> TASK: All lines from the one with "online audiences. P" through the final line of the records below must be written out exactly, with no other text.

> Page images and extracted text:
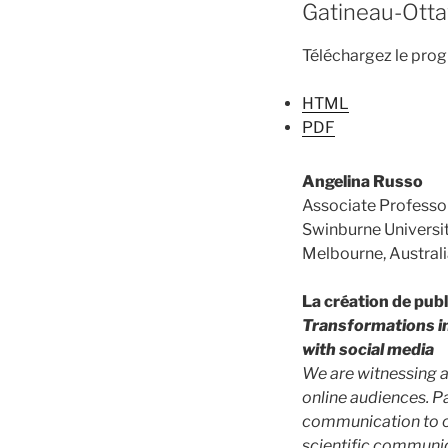
Gatineau-Otta
Téléchargez le pro
HTML
PDF
Angelina Russo
Associate Professor
Swinburne Universi
Melbourne, Austral
La création de pub
Transformations in
with social media
We are witnessing a 
online audiences. P
communication to occ
scientific communic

> ANSWER BOX:
online audiences. P
communication to occ
scientific communic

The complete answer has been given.